REVIEW BY: Christopher Thelen


After years of trying to get his name and music noticed in the industry, John Denver suddenly was a superstar. 1974's Back Home Again, quite possibly, marked the pinnacle of that success, delivering two hit singles (including a number one in “Annie's Song”) and others which became staples in Denver's live shows.

It could well be the closest to a country album that Denver ever recorded – even though Denver, in all honesty, was always more of a folk musician than a country artist. Still, he seemed to embrace that style – even if it wasn't the most comfortable fit for him. And despite a few filler tracks – something which is very noticeable on an album which is fairly short in length – it is a pretty enjoyable listen.
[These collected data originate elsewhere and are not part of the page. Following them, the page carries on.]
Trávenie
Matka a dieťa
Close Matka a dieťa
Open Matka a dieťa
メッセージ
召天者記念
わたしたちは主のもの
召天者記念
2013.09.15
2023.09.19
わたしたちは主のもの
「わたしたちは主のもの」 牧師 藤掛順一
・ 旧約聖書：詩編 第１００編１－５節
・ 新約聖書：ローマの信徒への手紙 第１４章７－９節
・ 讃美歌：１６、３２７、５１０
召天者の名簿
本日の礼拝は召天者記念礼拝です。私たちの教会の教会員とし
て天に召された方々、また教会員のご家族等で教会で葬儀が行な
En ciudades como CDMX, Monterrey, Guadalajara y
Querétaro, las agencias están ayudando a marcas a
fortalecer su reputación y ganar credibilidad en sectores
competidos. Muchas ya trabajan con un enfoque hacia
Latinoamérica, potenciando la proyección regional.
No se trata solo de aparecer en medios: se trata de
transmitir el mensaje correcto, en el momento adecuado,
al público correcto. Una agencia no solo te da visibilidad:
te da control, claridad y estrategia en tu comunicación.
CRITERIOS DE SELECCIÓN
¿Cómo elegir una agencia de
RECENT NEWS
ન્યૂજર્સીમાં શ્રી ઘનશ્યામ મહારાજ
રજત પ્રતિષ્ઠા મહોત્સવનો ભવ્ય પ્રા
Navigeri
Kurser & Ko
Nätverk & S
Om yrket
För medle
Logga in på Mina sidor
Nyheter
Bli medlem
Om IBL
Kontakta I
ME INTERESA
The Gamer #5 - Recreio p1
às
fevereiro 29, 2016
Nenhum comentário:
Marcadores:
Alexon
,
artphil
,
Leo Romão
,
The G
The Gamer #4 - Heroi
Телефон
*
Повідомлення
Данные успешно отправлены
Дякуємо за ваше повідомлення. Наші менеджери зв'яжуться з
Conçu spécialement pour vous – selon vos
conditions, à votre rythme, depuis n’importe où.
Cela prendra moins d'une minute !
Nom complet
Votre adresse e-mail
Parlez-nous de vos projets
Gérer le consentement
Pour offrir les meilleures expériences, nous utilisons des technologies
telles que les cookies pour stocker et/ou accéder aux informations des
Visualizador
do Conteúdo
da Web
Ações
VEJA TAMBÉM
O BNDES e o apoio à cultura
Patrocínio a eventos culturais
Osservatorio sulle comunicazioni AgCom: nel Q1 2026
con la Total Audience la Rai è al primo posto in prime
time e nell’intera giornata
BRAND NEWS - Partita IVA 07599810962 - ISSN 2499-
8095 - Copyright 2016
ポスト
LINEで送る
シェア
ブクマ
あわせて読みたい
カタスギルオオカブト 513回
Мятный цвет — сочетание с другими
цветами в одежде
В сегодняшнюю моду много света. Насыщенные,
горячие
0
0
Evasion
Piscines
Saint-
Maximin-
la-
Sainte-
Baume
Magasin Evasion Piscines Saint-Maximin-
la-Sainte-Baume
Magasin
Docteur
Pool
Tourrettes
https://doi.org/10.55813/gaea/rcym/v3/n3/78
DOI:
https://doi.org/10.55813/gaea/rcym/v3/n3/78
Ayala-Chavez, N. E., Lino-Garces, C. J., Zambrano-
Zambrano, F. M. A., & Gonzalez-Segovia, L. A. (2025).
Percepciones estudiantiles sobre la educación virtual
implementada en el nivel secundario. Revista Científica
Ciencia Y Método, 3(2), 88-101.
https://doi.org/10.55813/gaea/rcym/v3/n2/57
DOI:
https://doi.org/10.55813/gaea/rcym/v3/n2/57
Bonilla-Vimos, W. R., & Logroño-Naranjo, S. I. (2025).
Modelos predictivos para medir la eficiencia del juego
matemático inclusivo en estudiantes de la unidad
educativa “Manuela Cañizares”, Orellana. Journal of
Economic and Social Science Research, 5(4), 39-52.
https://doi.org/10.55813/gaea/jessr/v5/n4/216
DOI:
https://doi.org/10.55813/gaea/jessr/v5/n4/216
The title track seems to be one of the closest things to a country song on the disc – and if you're looking for Denver to embrace his inner cowboy completely, I can't say that he completely does this. Perhaps he accomplished this on “Thank God I'm A Country Boy,” which is a decent track, but not the rollicking party it would become until the live version became a hit one year later. But the laid-back, slow tempo of “Back Home Again” might not have been the best way to open the disc. my_heart_sings_the_harmony_web_ad_alt_250

The centerpiece of the album, naturally, is “Annie's Song”. And while one can try to write this song off due to the fact that Denver later divorced Ann Martell, for whom the song was written, it remains a very pretty and heartfelt song that has lost nothing over the years in terms of emotional and musical power.

If Back Home Again were only known for these three songs, it would be enough to keep offering praise to the disc. But a few other tracks help bolster its status, even if they're not as well-known. For one, “Matthew” is a wonderful story-song which only gained more power the farther that Denver went in his career (and as his voice mellowed and deepened a bit). Likewise, “Sweet Surrender” is rich in musical depth, even if it's not as strong lyrically; it simply is an overall beautiful song. And while I could call it a throw-away song, “Grandma's Feather Bed” is kind of fun to listen to.

Back Home Again, however, does have a few songs which just don't live up to the same levels of excellence. I understand that “This Old Guitar” also became a staple in Denver's live show, but it's not quite as strong as the hits on this disc (though it is by no means a bad track). And I just can't feel the same level of excitement for tracks like “Eclipse,” “On The Road” and “It's Up To You” that I feel for the more well-known songs.

Still, Back Home Again as a whole is a fairly enjoyable disc, and is worth trying to look past the well-known tracks to experience the album as a whole.